River’s “two by two, hands of blue” on Firefly was pretty creepy, though it’s not an established rhyme that I know of.

Again, not a traditional rhyme, but I thought immediately of “Can’t even stop, can’t even cry, the Gentlemen are coming by.” :smiley:

I remember a commercial for drug abuse that showed a woman from the shoulders up. It kept changing, showing the effects of long term hard drug use, ending with a white sheet being pulled over her.

The song playing in the background was “How old are you now?”

Speaking of PSA commercials, it’s not a children’s song, but really:

This little light of mine: I’M GONNA LET IT SHINE.
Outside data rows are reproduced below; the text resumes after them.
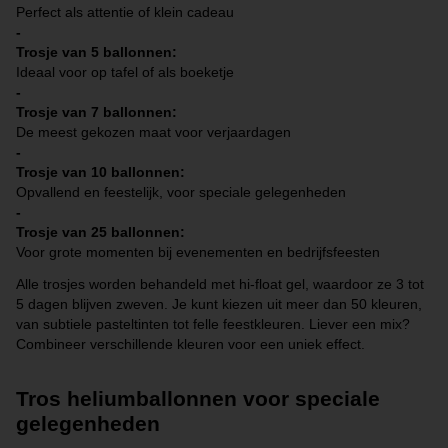
Perfect als attentie of klein cadeau
-
Trosje van 5 ballonnen:
Ideaal voor op tafel of als boeketje
-
Trosje van 7 ballonnen:
De meest gekozen maat voor verjaardagen
-
Trosje van 10 ballonnen:
Opvallend en feestelijk, voor speciale gelegenheden
-
Trosje van 25 ballonnen:
Voor grote momenten bij evenementen en bedrijfsfeesten
Alle trosjes worden behandeld met hi-float gel, waardoor ze 3 tot
5 dagen blijven zweven. Je kunt kiezen uit meer dan 50 kleuren,
van subtiele pasteltinten tot felle feestkleuren. Liever een mix?
Combineer verschillende kleuren voor een uniek effect.
Tros heliumballonnen voor speciale
gelegenheden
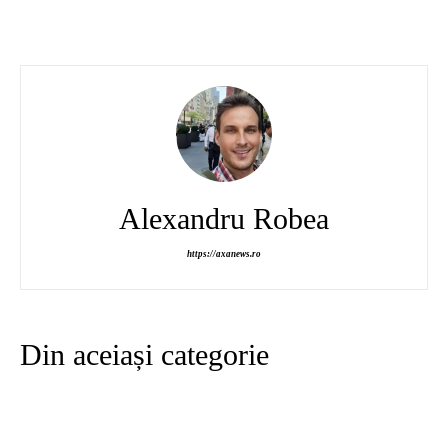
Alexandru Robea
https://axanews.ro
Din aceiași categorie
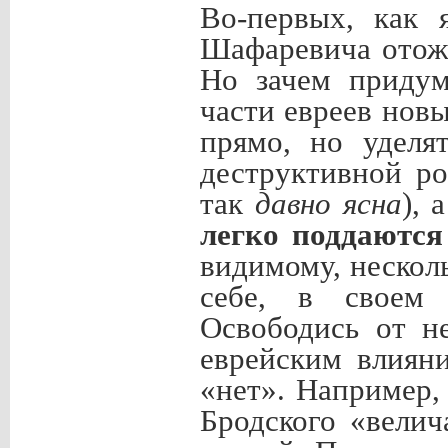
Во-первых, как 
Шафаревича отож
Но зачем придум
части евреев нов
прямо, но уделя
деструктивной ро
так
давно ясна
), 
легко поддаютс
видимому, нескол
себе, в своем 
Освободись от н
еврейским влияни
«нет». Например,
Бродского «вели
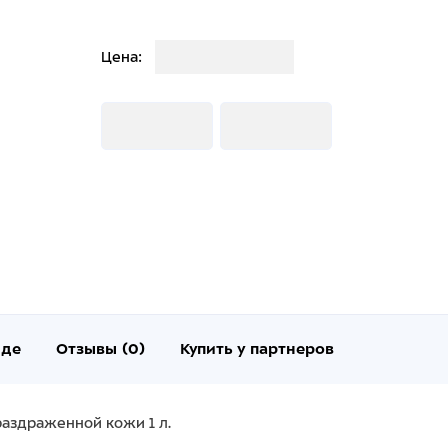
Загрузка
Цена:
Загрузка
Загрузка
нде
Отзывы (0)
Купить у партнеров
раздраженной кожи 1 л.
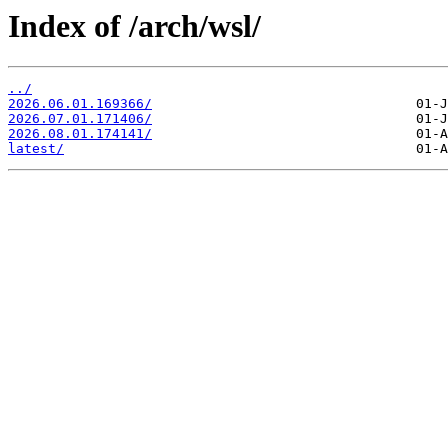
Index of /arch/wsl/
../
2026.06.01.169366/
2026.07.01.171406/
2026.08.01.174141/
latest/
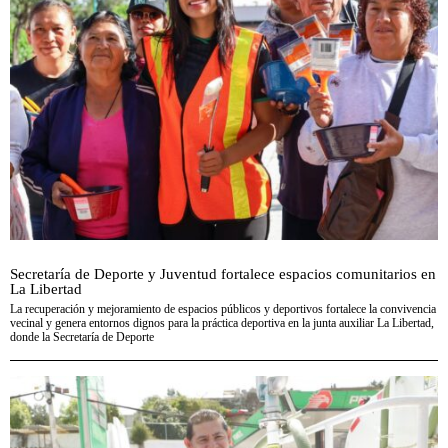
Secretaría de Deporte y Juventud fortalece espacios comunitarios en
La Libertad
La recuperación y mejoramiento de espacios públicos y deportivos fortalece la convivencia
vecinal y genera entornos dignos para la práctica deportiva en la junta auxiliar La Libertad,
donde la Secretaría de Deporte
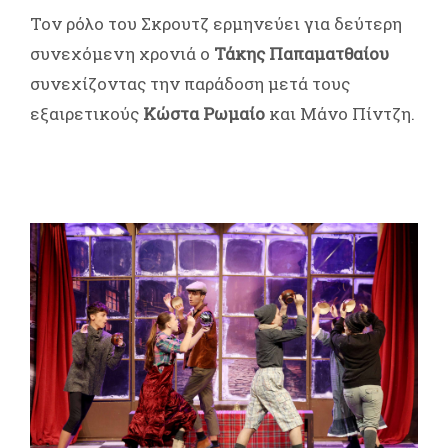
Τον ρόλο του Σκρουτζ ερμηνεύει για δεύτερη
συνεχόμενη χρονιά ο
Τάκης Παπαματθαίου
συνεχίζοντας την παράδοση μετά τους
εξαιρετικούς
Κώστα Ρωμαίο
και Μάνο Πίντζη.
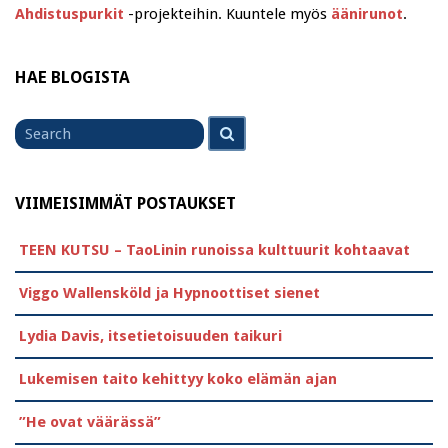
Ahdistuspurkit
-projekteihin. Kuuntele myös
äänirunot
.
HAE BLOGISTA
Search
Search
for
VIIMEISIMMÄT POSTAUKSET
TEEN KUTSU – TaoLinin runoissa kulttuurit kohtaavat
Viggo Wallensköld ja Hypnoottiset sienet
Lydia Davis, itsetietoisuuden taikuri
Lukemisen taito kehittyy koko elämän ajan
”He ovat väärässä”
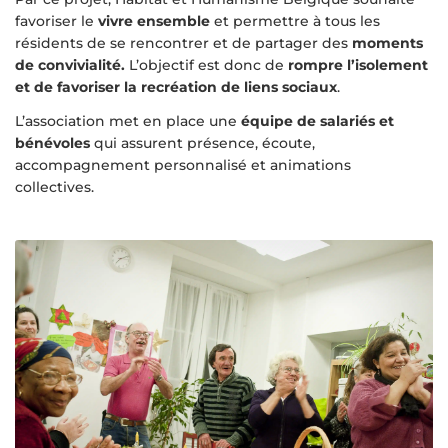
favoriser le
vivre ensemble
et permettre à tous les
résidents de se rencontrer et de partager des
moments
de convivialité.
L’objectif est donc de
rompre l’isolement
et de favoriser la recréation de liens sociaux
.
L’association met en place une
équipe de salariés et
bénévoles
qui assurent présence, écoute,
accompagnement personnalisé et animations
collectives.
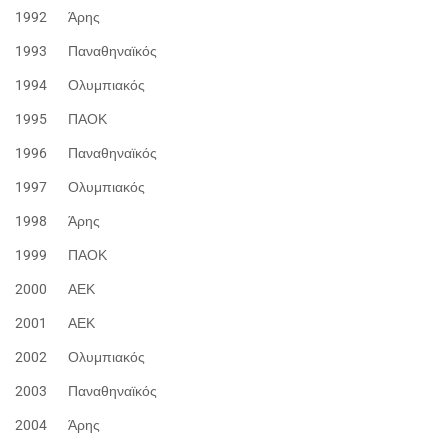
1992 Άρης
1993 Παναθηναϊκός
1994 Ολυμπιακός
1995 ΠΑΟΚ
1996 Παναθηναϊκός
1997 Ολυμπιακός
1998 Άρης
1999 ΠΑΟΚ
2000 ΑΕΚ
2001 ΑΕΚ
2002 Ολυμπιακός
2003 Παναθηναϊκός
2004 Άρης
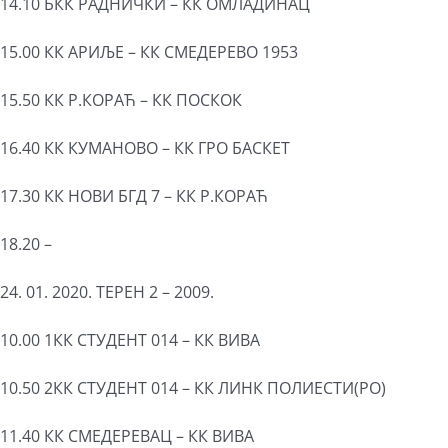
14.10 БКК РАДНИЧКИ – КК ОМЛАДИНАЦ
15.00 КК АРИЉЕ – КК СМЕДЕРЕВО 1953
15.50 КК Р.КОРАЋ – КК ПОСКОК
16.40 КК КУМАНОВО – КК ГРО БАСКЕТ
17.30 КК НОВИ БГД 7 – КК Р.КОРАЋ
18.20 –
24. 01. 2020. ТЕРЕН 2 – 2009.
10.00 1КК СТУДЕНТ 014 – КК ВИВА
10.50 2КК СТУДЕНТ 014 – КК ЛИНК ПОЛИЕСТИ(РО)
11.40 КК СМЕДЕРЕВАЦ – КК ВИВА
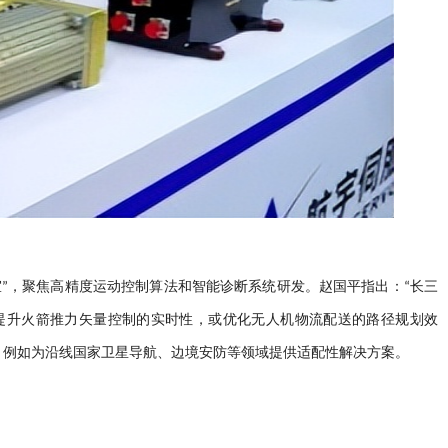
”，聚焦高精度运动控制算法和智能诊断系统研发。赵国平指出：“长三
如提升火箭推力矢量控制的实时性，或优化无人机物流配送的路径规划效
化，例如为沿线国家卫星导航、边境安防等领域提供适配性解决方案。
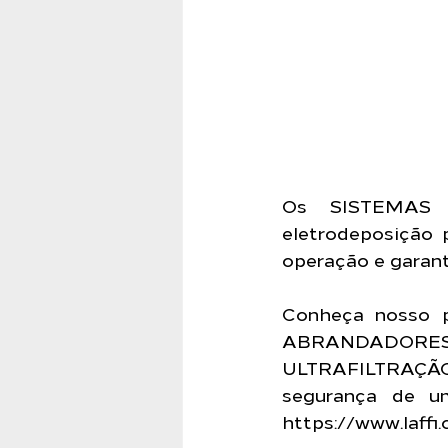
Os SISTEMAS 
eletrodeposição 
operação e garant
Conheça nosso p
ABRANDADORE
ULTRAFILTRAÇÃ
https://www.laffi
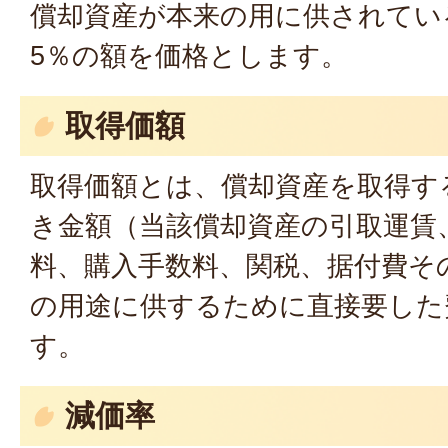
償却資産が本来の用に供されてい
5％の額を価格とします。
取得価額
取得価額とは、償却資産を取得す
き金額（当該償却資産の引取運賃
料、購入手数料、関税、据付費そ
の用途に供するために直接要した
す。
減価率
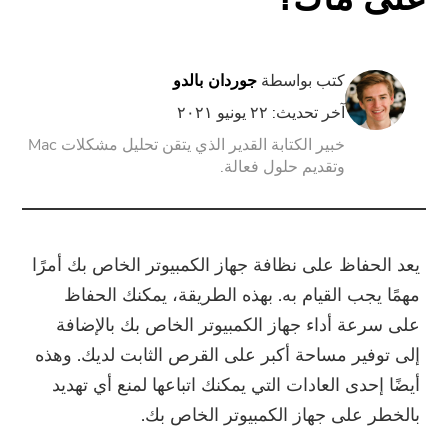
PowerUninstall
كتب بواسطة
جوردان بالدو
آخر تحديث: ٢٢ يونيو ٢٠٢١
محول الفيديو
خبير الكتابة القدير الذي يتقن تحليل مشكلات Mac
وتقديم حلول فعالة.
شاشة مسجل
ضاغط قوات الدفاع الشعبي
يعد الحفاظ على نظافة جهاز الكمبيوتر الخاص بك أمرًا
تدريب عبر الأنترنات
مهمًا يجب القيام به. بهذه الطريقة، يمكنك الحفاظ
على سرعة أداء جهاز الكمبيوتر الخاص بك بالإضافة
تحويل الفيديو مجانا
إلى توفير مساحة أكبر على القرص الثابت لديك. وهذه
أيضًا إحدى العادات التي يمكنك اتباعها لمنع أي تهديد
محرر فيديو مجانا
بالخطر على جهاز الكمبيوتر الخاص بك.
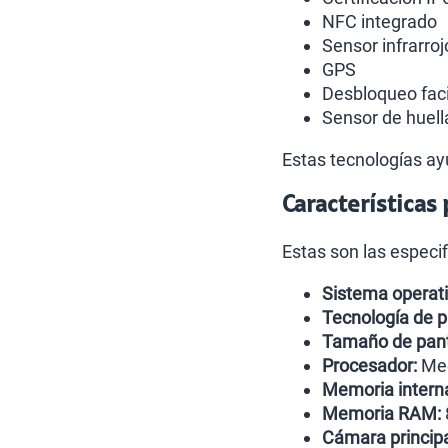
NFC integrado
Sensor infrarroj
GPS
Desbloqueo faci
Sensor de huella
Estas tecnologías ayu
Características
Estas son las especi
Sistema operati
Tecnología de p
Tamaño de pant
Procesador:
Med
Memoria intern
Memoria RAM:
Cámara principa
In the movie “Jeepers Creepers”, they use an old recording of that song to horrific effects as much as possible.

“Jeepers Creepers…
Where’d you get them peepers?”

In the Spanish movie The Orphanage, the children play a game with the chant, “One, two, three, knock on the wall.”

Risseldy, Rosseldy sung by the children in the school in The Birds while Melanie waits outside.

The ads for the old 70s movie It’s Alive were basically a rotating hooded bassinet, with Brahm’s lullaby played slow and creepy in the background, until the shot ended with the other side of the bassinet coming into view and a bloody claw hanging out of it.

All the good ones have been mentioned so I’ll stretch it a bit and mention one that was never actually in the movie, only the commercial. Does anyone remember

“Rose are red, violets are blue
The iris is a flower that means the end of you” <shudder>

Suspiria

Also, the little girl in The Ring sings a lullabye just before she gets tossed down a well whose melody is the basis if the movie’s score.

Donald, Where’s Your Trousers?

I think it’s gone beyond a cliche and swung to the other side.

No, not that it’s assiduously avoided by everyone.

But rather, like the Mona Lisa, which is famous for being famous, Childrens rhymes are now inherently creepy because of their association with these sorts of scenes. (On a related note, I know of at least one person who thinks little girls are also inherently creepy [even when they’re not chanting children’s rhymes :)], and they were originally used as the epitome of innocence and now have done a complete 180 in his mind.)

It’s gotten to the point that if I saw a movie where a group of children sang a children’s rhyme in the course of their play, it would be sort of creepy even if the scene were otherwise ordinary.

Lady in White- A little girl singing “Did you ever see a dream walking?” is used to good effect, especially at the end of the credits.